We found a slightly lower measurement error, and thus higher accuracy, for scans acquired at 140 kVp compared to 120 kVp. When scanning with a higher tube voltage, more high energy X-ray photons are produced. This decreases the spectral overlap between high- and low-energy spectra, and thereby improves the accuracy of material decomposition, which is in accordance with the findings of Gabbai and colleagues [
28]. Moreover, 140 kVp acquisitions resulted in higher CT numbers of different gadolinium concentrations at monochromatic 40 keV images (34–464 HU) compared to 120 kVp acquisitions (28 to 416 HU), indicating a superior spectral separation at a higher tube voltage.
Even though gadolinium chelates are generally considered to be safe contrast agents, with acute reaction rates of approximately 0.001–0.07% [
41], recently concerns have arisen about their long-term safety after the discovery that administration of multiple doses has led to detectable gadolinium levels in the brain [
42,
43]. In addition, gadolinium contrast has been linked to an increased risk of nephrogenic systemic fibrosis (NSF) in patients with impaired renal function [
44]. In both conditions the linear non-ionic and linear ionic contrast agents have primarily been implicated, whereas macrocyclic gadolinium agents, such as used in the current study, have not been linked conclusively to either of these conditions [
45‐
47]. Although both iodine and gadolinium contrast agents pose a risk for patients with impaired renal function, gadolinium is thought to be preferred in patients with renal failure and a glomerular filtration rate greater than 30 mL/min since the risk of NSF is low in these patients, while the risk of iodine contrast-induced nephropathy clearly exists [
41]. Furthermore, using gadolinium could potentially obviate the need for pre- and post-imaging hydration as well as premedication protocols that are commonly used in patients with impaired renal function who undergo contrast-enhanced CT scanning, or patients with known allergies to iodinated contrast agents. In the current study a relatively simple method for material decomposition using in-house-developed software is proposed. Our method is based on the mass attenuation coefficient across monochromatic energies. Monochromatic reconstructions take into account the function of two independent factors: the photoelectric and the Compton effect [
2]. The photoelectric effect is strongly related to the atomic number of a material in the CT energy range and is therefore material-specific [
37]. Our method takes into account this material-specific effect by evaluating the attenuation across monochromatic energies.
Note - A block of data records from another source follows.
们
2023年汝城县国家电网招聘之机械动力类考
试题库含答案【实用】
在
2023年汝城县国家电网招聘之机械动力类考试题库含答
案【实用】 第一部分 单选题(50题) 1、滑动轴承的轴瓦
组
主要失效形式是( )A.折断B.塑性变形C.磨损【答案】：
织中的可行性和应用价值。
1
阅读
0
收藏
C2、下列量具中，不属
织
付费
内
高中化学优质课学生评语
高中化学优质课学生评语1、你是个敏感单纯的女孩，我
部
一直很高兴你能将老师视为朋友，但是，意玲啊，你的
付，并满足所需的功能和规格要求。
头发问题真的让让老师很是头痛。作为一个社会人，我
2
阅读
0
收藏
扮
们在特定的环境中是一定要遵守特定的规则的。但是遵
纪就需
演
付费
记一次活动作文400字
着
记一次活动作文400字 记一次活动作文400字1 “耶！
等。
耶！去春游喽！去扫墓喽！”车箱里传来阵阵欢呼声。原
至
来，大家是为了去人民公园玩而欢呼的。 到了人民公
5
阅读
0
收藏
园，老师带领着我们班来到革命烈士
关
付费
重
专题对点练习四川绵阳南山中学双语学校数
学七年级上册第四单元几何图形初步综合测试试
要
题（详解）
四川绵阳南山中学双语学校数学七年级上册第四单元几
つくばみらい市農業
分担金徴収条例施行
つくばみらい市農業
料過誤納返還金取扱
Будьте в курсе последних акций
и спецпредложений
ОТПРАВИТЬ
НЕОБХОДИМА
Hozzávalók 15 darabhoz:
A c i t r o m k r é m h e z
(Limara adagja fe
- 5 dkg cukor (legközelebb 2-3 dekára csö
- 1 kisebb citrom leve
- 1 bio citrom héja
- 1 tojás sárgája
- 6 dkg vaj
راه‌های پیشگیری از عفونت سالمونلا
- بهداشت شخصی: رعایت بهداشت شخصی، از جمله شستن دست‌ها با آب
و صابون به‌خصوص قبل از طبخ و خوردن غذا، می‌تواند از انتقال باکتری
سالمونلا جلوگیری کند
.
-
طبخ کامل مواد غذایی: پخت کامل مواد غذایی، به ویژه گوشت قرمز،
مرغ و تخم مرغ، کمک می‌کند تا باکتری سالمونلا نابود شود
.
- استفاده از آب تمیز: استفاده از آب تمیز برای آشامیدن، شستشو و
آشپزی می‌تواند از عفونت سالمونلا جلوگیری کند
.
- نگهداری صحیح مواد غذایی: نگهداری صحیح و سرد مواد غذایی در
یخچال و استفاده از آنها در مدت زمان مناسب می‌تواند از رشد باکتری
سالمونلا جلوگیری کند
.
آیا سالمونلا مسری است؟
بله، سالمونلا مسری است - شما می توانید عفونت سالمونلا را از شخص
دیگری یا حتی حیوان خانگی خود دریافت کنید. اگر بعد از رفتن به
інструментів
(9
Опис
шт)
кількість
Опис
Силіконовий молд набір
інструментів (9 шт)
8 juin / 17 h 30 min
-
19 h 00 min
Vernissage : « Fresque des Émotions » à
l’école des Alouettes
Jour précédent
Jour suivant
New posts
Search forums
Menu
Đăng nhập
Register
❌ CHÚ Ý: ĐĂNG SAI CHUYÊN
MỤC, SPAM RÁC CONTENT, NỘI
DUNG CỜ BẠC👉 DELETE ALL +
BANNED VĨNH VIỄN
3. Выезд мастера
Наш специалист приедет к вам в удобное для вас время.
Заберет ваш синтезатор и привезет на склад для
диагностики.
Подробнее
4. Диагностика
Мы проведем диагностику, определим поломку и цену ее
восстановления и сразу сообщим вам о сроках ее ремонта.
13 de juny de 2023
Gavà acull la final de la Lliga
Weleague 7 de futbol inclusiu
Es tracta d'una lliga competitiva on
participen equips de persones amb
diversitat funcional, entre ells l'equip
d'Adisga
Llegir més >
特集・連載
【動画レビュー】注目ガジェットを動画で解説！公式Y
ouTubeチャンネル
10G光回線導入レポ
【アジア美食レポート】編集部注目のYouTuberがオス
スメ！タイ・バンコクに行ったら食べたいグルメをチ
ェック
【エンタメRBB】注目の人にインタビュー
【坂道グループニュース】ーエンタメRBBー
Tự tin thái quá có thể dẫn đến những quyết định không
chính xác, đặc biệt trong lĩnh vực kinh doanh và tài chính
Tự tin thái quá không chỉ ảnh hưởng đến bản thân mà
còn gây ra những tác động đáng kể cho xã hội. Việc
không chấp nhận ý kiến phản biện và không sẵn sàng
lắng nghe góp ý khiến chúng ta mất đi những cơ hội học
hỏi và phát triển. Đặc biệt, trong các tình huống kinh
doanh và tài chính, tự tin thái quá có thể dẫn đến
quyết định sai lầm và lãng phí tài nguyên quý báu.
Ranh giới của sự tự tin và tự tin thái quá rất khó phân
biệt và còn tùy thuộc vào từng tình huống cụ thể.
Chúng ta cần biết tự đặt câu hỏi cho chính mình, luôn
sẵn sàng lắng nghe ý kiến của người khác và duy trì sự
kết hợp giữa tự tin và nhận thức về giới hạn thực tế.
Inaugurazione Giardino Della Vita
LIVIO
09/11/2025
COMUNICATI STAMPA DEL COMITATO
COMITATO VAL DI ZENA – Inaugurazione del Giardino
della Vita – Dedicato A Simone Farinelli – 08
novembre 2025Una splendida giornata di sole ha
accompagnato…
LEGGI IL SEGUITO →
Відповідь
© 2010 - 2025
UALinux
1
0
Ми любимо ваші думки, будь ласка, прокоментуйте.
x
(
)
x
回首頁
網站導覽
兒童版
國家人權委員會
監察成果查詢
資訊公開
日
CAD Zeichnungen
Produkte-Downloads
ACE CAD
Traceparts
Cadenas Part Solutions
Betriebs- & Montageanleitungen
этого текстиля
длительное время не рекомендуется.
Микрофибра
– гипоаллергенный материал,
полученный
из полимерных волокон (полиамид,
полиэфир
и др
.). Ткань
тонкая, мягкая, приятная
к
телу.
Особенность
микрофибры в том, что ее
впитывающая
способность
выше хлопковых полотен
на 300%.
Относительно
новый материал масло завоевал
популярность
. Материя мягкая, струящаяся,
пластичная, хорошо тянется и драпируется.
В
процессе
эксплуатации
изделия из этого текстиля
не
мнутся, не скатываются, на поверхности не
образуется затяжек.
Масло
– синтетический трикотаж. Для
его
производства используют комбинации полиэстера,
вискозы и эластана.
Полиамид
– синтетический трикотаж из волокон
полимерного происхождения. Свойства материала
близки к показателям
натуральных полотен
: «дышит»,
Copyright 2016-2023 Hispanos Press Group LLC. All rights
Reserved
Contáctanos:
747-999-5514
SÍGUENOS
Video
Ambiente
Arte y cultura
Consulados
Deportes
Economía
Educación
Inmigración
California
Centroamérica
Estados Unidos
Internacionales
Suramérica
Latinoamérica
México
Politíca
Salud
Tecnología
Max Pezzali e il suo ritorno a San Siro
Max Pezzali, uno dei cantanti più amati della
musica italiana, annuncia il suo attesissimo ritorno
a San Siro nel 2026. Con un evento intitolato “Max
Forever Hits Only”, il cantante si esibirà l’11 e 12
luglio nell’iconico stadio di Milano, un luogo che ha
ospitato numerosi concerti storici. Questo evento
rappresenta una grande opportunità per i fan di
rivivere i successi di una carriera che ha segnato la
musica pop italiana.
The strength of our study is that we evaluated accuracy of gadolinium quantification in an optimal controlled setting with a wide and clinically relevant range of gadolinium concentrations, which provides the basis for further research and clinical applications. Our study also has some limitations. The most important is that we used a static phantom in which organ motion was not taken into account. In addition, a fixed concentration is not the same as a bolus injection. However, we tried to mimic the clinical situation as best as possible by using low concentrations of gadolinium, which are expected to be typically encountered clinically. A second limitation is that our study only takes into account water and gadolinium when calculating the amount of gadolinium concentration. Since human tissue does not only consist of water and gadolinium, future phantom and patient research will have to address (healthy) tissue attenuation as well using a three- or multi-material decomposition method. A third limitation is the need for relatively high peak tube voltage (120 or 140 kVp) settings to ensure sufficient spectral separation. However, the higher radiation dose due to the use of high kVp acquisitions can be addressed by reducing tube current (mAs). The fourth limitation is that we only evaluated one DECT technique; therefore, our results may be limited to the vendor used in this study.
In conclusion, SDCT allows for accurate quantification of commonly clinically used gadolinium concentrations at both 120 and 140 kVp. Lowest measurement errors were found for 140 kVp acquisitions.